(Dataset entries)
---*---

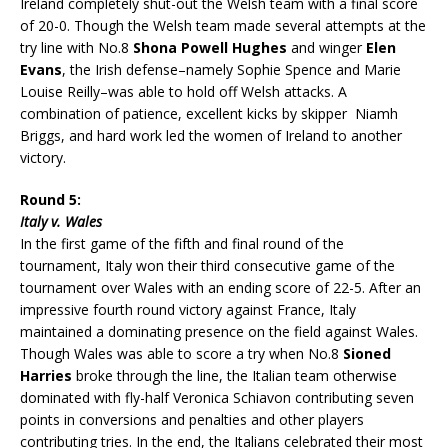
Ireland completely shut-out the Welsh team with a final score
of 20-0. Though the Welsh team made several attempts at the
try line with No.8
Shona Powell Hughes
and winger
Elen
Evans
, the Irish defense–namely Sophie Spence and Marie
Louise Reilly–was able to hold off Welsh attacks. A
combination of patience, excellent kicks by skipper Niamh
Briggs, and hard work led the women of Ireland to another
victory.
Round 5:
Italy v. Wales
In the first game of the fifth and final round of the
tournament, Italy won their third consecutive game of the
tournament over Wales with an ending score of 22-5. After an
impressive fourth round victory against France, Italy
maintained a dominating presence on the field against Wales.
Though Wales was able to score a try when No.8
Sioned
Harries
broke through the line, the Italian team otherwise
dominated with fly-half Veronica Schiavon contributing seven
points in conversions and penalties and other players
contributing tries. In the end, the Italians celebrated their most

---*---

## Problem to solve
The records above must be retyped exactly. Please omit the pictures.

## Solved problem
Ireland completely shut-out the Welsh team with a final score
of 20-0. Though the Welsh team made several attempts at the
try line with No.8
Shona Powell Hughes
and winger
Elen
Evans
, the Irish defense–namely Sophie Spence and Marie
Louise Reilly–was able to hold off Welsh attacks. A
combination of patience, excellent kicks by skipper Niamh
Briggs, and hard work led the women of Ireland to another
victory.
Round 5:
Italy v. Wales
In the first game of the fifth and final round of the
tournament, Italy won their third consecutive game of the
tournament over Wales with an ending score of 22-5. After an
impressive fourth round victory against France, Italy
maintained a dominating presence on the field against Wales.
Though Wales was able to score a try when No.8
Sioned
Harries
broke through the line, the Italian team otherwise
dominated with fly-half Veronica Schiavon contributing seven
points in conversions and penalties and other players
contributing tries. In the end, the Italians celebrated their most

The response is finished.